Using the records below, give the number of lines where the string "interactable" shows up. Add nothing to it.
DATASET RECORDS START
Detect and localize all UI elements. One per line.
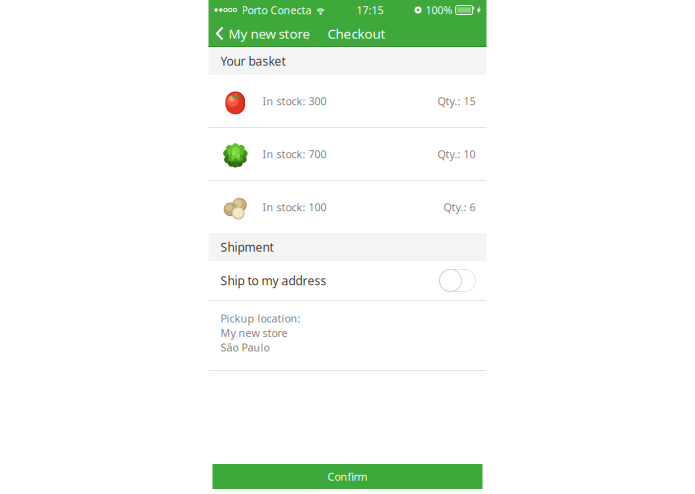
staticText: In stock: 100 [262,200,326,214]
staticText: Confirm [328,469,368,484]
staticText: Qty.: 10 [438,147,476,161]
button[interactable]: My new store [208,20,314,47]
button[interactable]: Ship to my address [208,261,486,300]
button[interactable]: In stock: 700 [208,128,486,180]
button[interactable]: Confirm [212,464,482,489]
staticText: 17:15 [356,3,384,17]
button[interactable]: Checkout [314,20,394,47]
staticText: In stock: 700 [262,147,326,161]
staticText: In stock: 300 [262,94,326,108]
staticText: Ship to my address [220,272,326,288]
staticText: Qty.: 15 [438,94,476,108]
staticText: Pickup location: [220,311,300,325]
staticText: Qty.: 6 [444,200,476,214]
staticText: 100% [426,3,452,17]
button[interactable]: In stock: 300 [208,75,486,127]
staticText: My new store [228,25,310,42]
staticText: Shipment [220,239,274,255]
staticText: Checkout [328,25,386,42]
button[interactable]: In stock: 100 [208,181,486,233]
staticText: Porto Conecta [242,3,312,17]
staticText: My new store [220,326,288,340]
staticText: Your basket [220,53,286,69]
staticText: São Paulo [220,340,270,354]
DATASET RECORDS END
= RESPONSE AREA =
7